Other members pointed put how the tourist industry itself, police and health care workers were affected because frequently they could not get time off during the seven or so weeks of the summer holidays.

John Pugh, MP for Southport, another tourist hotspot and a former teacher, said “Towards the end of the summer term, when exams are done and people are tired, and when the days are hot and the pupils sleepy and looking forward to the summer, one cannot always say that time in school is absolutely precious and could never be forfeited under any circumstances. Equally, most holidays are educationally very productive. After all, that is why so many schools organise holidays. Strangely enough, they sometimes start such holidays towards the end of school time because they recognise the benefits they bring to pupils.”

He went on to say, “Children improve on holidays. They certainly improve faster on holiday than they do in the last few weeks of school. I recently had the benefit of taking all five of my grandchildren on a holiday to France for two weeks. We did not go around museums, nor did I lecture them about things such as French literature or test their maths, but they came back far more developed after two weeks away than they had after the previous term. I could actually see the difference. They are small children and the development that took place was there for all to see.”

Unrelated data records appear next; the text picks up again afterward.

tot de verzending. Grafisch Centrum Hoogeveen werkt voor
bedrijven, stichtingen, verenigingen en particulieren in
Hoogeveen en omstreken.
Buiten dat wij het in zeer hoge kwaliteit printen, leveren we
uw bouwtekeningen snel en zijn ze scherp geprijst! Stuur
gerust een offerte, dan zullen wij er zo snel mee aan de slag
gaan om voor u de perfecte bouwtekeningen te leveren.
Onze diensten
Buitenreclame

In replying to all the MP’s that spoke, the schools minister, Nick Gibb, said that “…decisions can be made close to home, reflecting local needs,” suggesting that those parts of the country where jobs make it difficult to have holidays matching school ones might be allowed some leeway in letting children holiday in term time. He went on to say that some 76% of secondary schools and 35% of primary schools, educating some 52% of all registered pupils, already had responsibility for their own term and holiday dates so that they could set holiday times outside the peak six/seven weeks in July, August and September.

Referring to a report he also said that if children are taken away for a two-week holiday during term time every year and have an average number of days off for sickness and appointments, by the time they leave school at 16 they will have missed a year of school.

Except that the purpose of the petition and of many speeches was not that every student should have two weeks holiday each year in term time, merely that there should be an option and that locally, the head teacher needed guidance.

In the end, Gibb said that he would not agree to change yet in Wales where greater flexibility is given to head teachers as education is a devolved issue, there seems to be no decline is student attainment. Indeed the opposite seems to be the case as the percentage of pupils getting grades A to C at GCSE has risen whereas in England it has dropped.